The Dallas Cowboys clearly had a specific role in mind for Ryan Switzer when they drafted him 133rd overall in the fourth round of the 2017 NFL Draft. Come to find out, that role didn’t include being involved much on the offensive side of the ball, at least not as a rookie.

After watching the way the Cowboys utilized Ryan Switzer in 2017, it’s pretty obvious the sole purpose he was drafted was to improve the special-teams play in the return game.

They clearly didn’t envision him being a part of the game plan on offense, despite the continuous outcry from fans.

Like most rookies, Ryan Switzer didn’t really get off to a fast start, and took a while to get used to the speed of the NFL. But, once he calmed his nerves and regained his confidence, he proved to be an upgrade in the return game.

Switzer ended up ranking third in kickoff returns, averaging 25 yards per return in 2017 and 12th in punt returns with almost 9 yards per return.

He also became the first Dallas Cowboys player to return a punt for a touchdown since 2013. He accomplished this against the Washington Redskins, in Week 13 when he took an 83-yarder to the house.

Surprisingly enough, using Ryan Switzer solely as a return specialist wasn’t enough for a lot of Cowboys Nation. A lot of fans wanted to see his talents utilized more on the offensive side of the ball as well, but were only left disappointed.

Ryan Switzer

Dallas Cowboys WR Ryan Switzer

Getting Switzer involved in the offensive game plan just wasn’t in the cards in 2017.

He only managed to catch six passes for 41 yards and rushed four times for 5 yards. This isn’t exactly what Cowboys fans envisioned after hearing Switzer was opening a lot eyes in training camp and organized team activities (OTAs).

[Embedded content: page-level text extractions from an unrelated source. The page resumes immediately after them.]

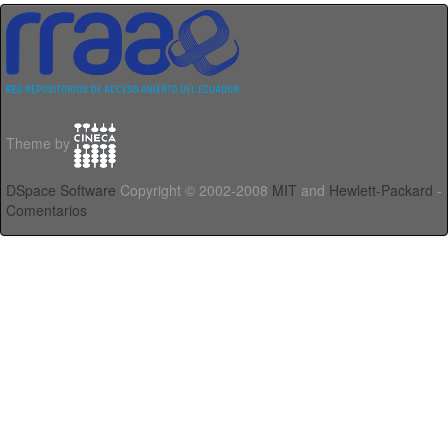
Theme by
DSpace Software
Copyright © 2002-2008
MIT
and
Hewlett-Packard
-
Comentarios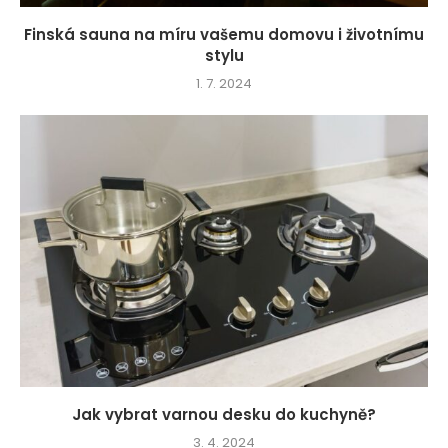
Finská sauna na míru vašemu domovu i životnímu
stylu
1. 7. 2024
Jak vybrat varnou desku do kuchyně?
3. 4. 2024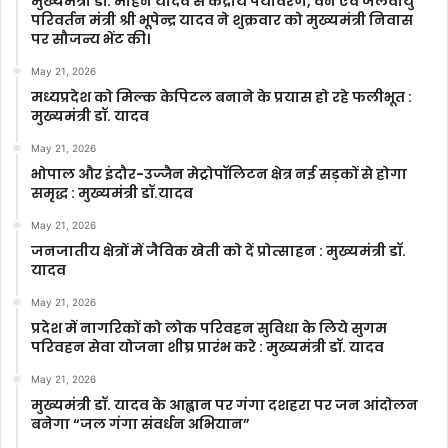
मुख्यमंत्री डॉ. मोहन यादव से केंद्रीय पर्यावरण, वन एवं जलवायु
परिवर्तन मंत्री श्री भूपेन्द्र यादव ने शुक्रवार को मुख्यमंत्री निवास
पर सौजन्य भेंट की।
May 21, 2026
मध्यप्रदेश को मिल्क केपिटल बनाने के प्रयास हो रहे फलीभूत :
मुख्यमंत्री डॉ. यादव
May 21, 2026
भोपाल और इंदौर-उज्जैन मेट्रोपॉलिटन क्षेत्र नई सड़कों से होगा
समृद्ध : मुख्यमंत्री डॉ.यादव
May 21, 2026
जनजातीय क्षेत्रों में जैविक खेती को दें प्रोत्साहन : मुख्यमंत्री डॉ.
यादव
May 21, 2026
प्रदेश में नागरिकों को लोक परिवहन सुविधा के लिये सुगम
परिवहन सेवा योजना शीघ्र प्रारंभ करे : मुख्यमंत्री डॉ. यादव
May 21, 2026
मुख्यमंत्री डॉ. यादव के आह्वान पर गंगा दशहरा पर जन आंदोलन
बनेगा “जल गंगा संवर्धन अभियान”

That was the main problem.

He was hyped up so much heading into the season that fans expected to see him involved much more on offense.

The Cowboys, on the other hand, had something else in mind, but I doubt that’s the case for the upcoming 2018 season.

I really think we’re going to see an increased role for Ryan Switzer next season.

The Cowboys coaching staff should have a much better understanding of his strengths and weaknesses now that he has a year in the system under his belt. And, they’ve seen firsthand how explosive he can be with the ball in his hands.

What the Cowboys coaching staff will have to determine this offseason is just how big of a role Switzer will have next year.

Should Switzer take Cole Beasley‘s job?

Cole Beasley, like the rest of the Cowboys receivers, had a down year in 2017. We shouldn’t assume that his job is safe, especially with someone like Ryan Switzer waiting in the wings. But, is Switzer ready to take over full-time?

Tough decisions will have to be made eventually, but such is life in the NFL.

Will Ryan Switzer see an increased offensive role in 2018?